Secondo Copernicus, l'agenzia climatica dell'Unione Europea, c'è una probabilità del 70% che quest'estate sarà una delle più calde del continente. La Spagna, uno dei paesi mediterranei in prima linea nella crisi climatica europea, ha registrato quasi 22.000 decessi legati al caldo negli ultimi otto anni.
A febbraio, la Catalogna ha dichiarato lo stato di emergenza per siccità quando i livelli dell'acqua nei bacini idrici sono scesi al di sotto del 16%. Le autorità hanno allentato le restrizioni idriche solo dopo le recenti piogge. Per la maggior parte delle persone, comprendere l'impatto dell'aumento delle temperature sulla vita quotidiana non è semplice. A marzo, l'Agenzia europea per l'ambiente ha avvertito i governi di preparare i sistemi sanitari ai cambiamenti climatici e ha esortato l'UE a stabilire normative per proteggere i lavoratori all'aperto dalle temperature estreme.

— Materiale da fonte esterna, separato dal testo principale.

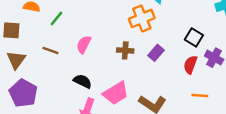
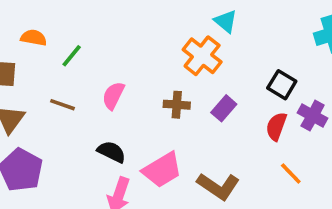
orange cross: (142, 18) -> (202, 56), turned -30
orange line: (200, 96) -> (291, 174), turned 42

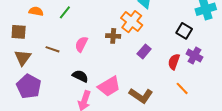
green line: (72, 56) -> (65, 12), moved
black square: (282, 85) -> (184, 31), moved
brown cross: (177, 105) -> (113, 36), moved

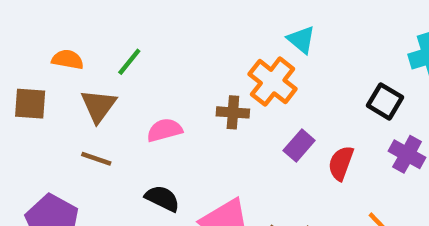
pink semicircle: (81, 44) -> (165, 130), turned 49
brown line: (52, 49) -> (96, 159), moved
brown triangle: (23, 58) -> (98, 106), moved
red semicircle: (174, 62) -> (341, 163), moved

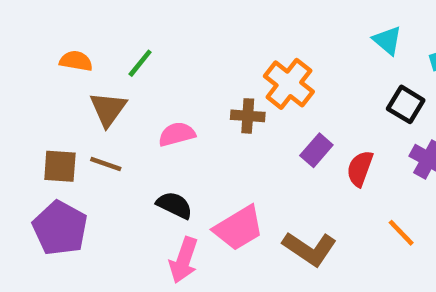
cyan triangle: (301, 40) -> (387, 40), moved
brown square: (30, 104) -> (60, 166), moved

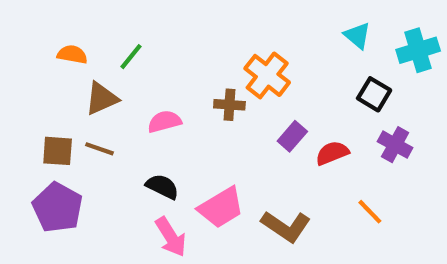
brown triangle: (108, 109) -> (102, 98), turned 30
red semicircle: (360, 169) -> (332, 153), turned 48
pink arrow: (184, 260) -> (171, 237), turned -51

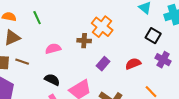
green line: (131, 57) -> (37, 18), turned -64
brown triangle: (102, 98) -> (12, 38), moved
purple rectangle: (292, 136) -> (103, 64), moved

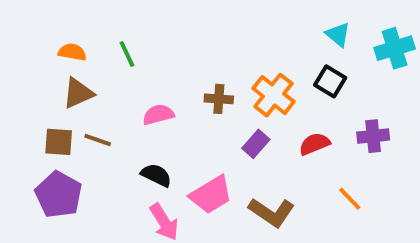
orange cross: (102, 27) -> (273, 95), moved
black square: (153, 36) -> (330, 81), moved
purple cross: (163, 60) -> (373, 136), turned -35

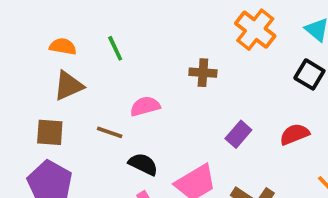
orange cross: (273, 95) -> (255, 30), moved
brown cross: (219, 99) -> (203, 73), moved
brown line: (98, 140) -> (110, 132), moved

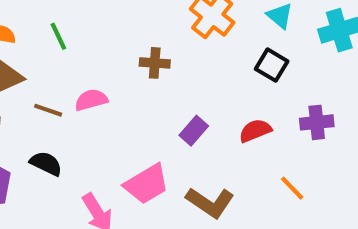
brown line: (110, 132) -> (48, 110), moved
black semicircle: (143, 164) -> (46, 163), moved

Per salvare vite umane quest'anno, il Ministero della Salute spagnolo ha attivato il "Piano d'azione nazionale per la prevenzione dell'impatto delle temperature eccessive sulla salute". Si tratta essenzialmente di un sistema di allerta precoce per le ondate di calore. Il sistema entrerà ufficialmente in funzione il 3 giugno e durerà fino al 30 settembre, e potrebbe essere esteso anche a ottobre se l'ondata di calore dovesse persistere come negli anni precedenti. Il Ministero ha inoltre pubblicato una nuova versione della sua mappa di allerta, che suddivide il Paese da 52 regioni a livello provinciale in 182 "zone medico-meteorologiche". Ogni zona è caratterizzata da una significativa correlazione tra temperatura e tassi di mortalità, indicando diverse soglie di temperatura potenzialmente letali. Ciò riflette una profonda comprensione delle carenze che hanno portato agli alti tassi di mortalità negli anni passati.

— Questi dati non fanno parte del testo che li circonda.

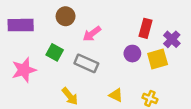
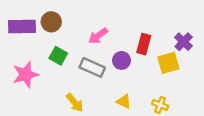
brown circle: (66, 16) -> (51, 22), moved
red rectangle: (146, 28) -> (144, 44), moved
purple circle: (132, 54) -> (121, 60), moved

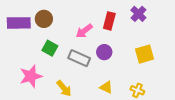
purple cross: (184, 42) -> (138, 14), moved
red rectangle: (144, 44) -> (109, 21), moved
pink star: (25, 74) -> (31, 76), moved

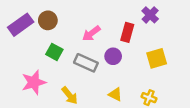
red rectangle: (109, 21) -> (127, 32), moved
purple rectangle: (19, 23) -> (21, 25), turned -35

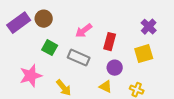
purple cross: (150, 15) -> (149, 27), moved
red rectangle: (127, 32) -> (110, 42), moved
purple circle: (113, 56) -> (115, 68), moved

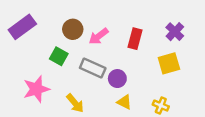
brown circle: (44, 19) -> (73, 29), moved
red rectangle: (110, 42) -> (135, 39), moved
purple circle: (115, 68) -> (117, 79), moved

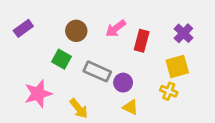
purple rectangle: (22, 27) -> (23, 28), size x0.7
pink arrow: (99, 36) -> (116, 28), moved
yellow cross: (161, 106) -> (169, 91), moved

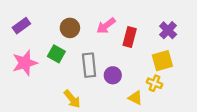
gray rectangle: (97, 71) -> (89, 65), turned 60
pink star: (38, 94) -> (25, 63), moved
yellow triangle: (130, 107) -> (135, 98), moved

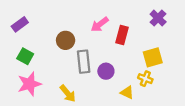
brown circle: (70, 28) -> (66, 40), moved
purple cross: (168, 30) -> (158, 18), moved
green square: (56, 54) -> (25, 56), moved
pink star: (25, 63) -> (29, 84), moved

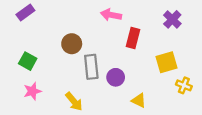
purple rectangle: (20, 24) -> (25, 12), moved
pink arrow: (100, 24) -> (111, 15), moved, turned 48
yellow cross: (145, 79) -> (184, 85), moved
pink star: (29, 84) -> (32, 91), size x0.7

Per ogni regione, il sistema fornisce previsioni a 5 giorni con informazioni dettagliate sulla temperatura giornaliera, i livelli di rischio e gli interventi appropriati. Ciò consente ai viaggiatori di sapere esattamente se la zona in cui trascorrono le vacanze presenta un rischio per la salute. Il piano dà priorità alla protezione dei gruppi demografici vulnerabili, come gli anziani, le donne in gravidanza e i lavoratori all'aperto. Secondo il sistema spagnolo di monitoraggio giornaliero dei decessi (MoMo), tra il 2015 e il 2023 oltre 21.700 persone sono morte per cause legate al caldo, la maggior parte delle quali aveva più di 65 anni.

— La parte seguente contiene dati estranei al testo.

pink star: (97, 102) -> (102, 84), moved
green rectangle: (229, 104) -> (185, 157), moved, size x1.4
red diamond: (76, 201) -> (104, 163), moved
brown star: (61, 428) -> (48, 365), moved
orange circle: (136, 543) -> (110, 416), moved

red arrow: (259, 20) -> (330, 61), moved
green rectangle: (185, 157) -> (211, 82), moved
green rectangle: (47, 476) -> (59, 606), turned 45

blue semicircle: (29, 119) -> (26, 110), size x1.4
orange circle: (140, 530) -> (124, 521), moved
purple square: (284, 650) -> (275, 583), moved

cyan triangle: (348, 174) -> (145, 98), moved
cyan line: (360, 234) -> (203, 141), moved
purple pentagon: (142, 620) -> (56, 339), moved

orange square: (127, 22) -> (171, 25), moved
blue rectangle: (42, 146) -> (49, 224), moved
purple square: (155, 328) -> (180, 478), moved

La Spagna è all'avanguardia in Europa nell'adozione di un sistema di allerta precoce per le temperature. Tuttavia, questa è solo una delle tante misure che la nazione mediterranea, in prima linea nella crisi climatica europea, sta adottando per proteggere i suoi cittadini e i turisti. Secondo le previsioni trimestrali dell'Agenzia meteorologica nazionale spagnola (AEMET), molte città del paese stanno registrando le temperature invernali più alte degli ultimi vent'anni. Fino alla fine dell'ondata di calore, prevista per la fine di luglio, l'AEMET prevede diversi altri mesi con temperature superiori alla media nella parte mediterranea del paese, così come nelle Isole Baleari e Canarie. Con il cambiamento climatico che sta rimodellando i modelli meteorologici a livello globale, questo potrebbe non impedire un altro anno da record per la Spagna.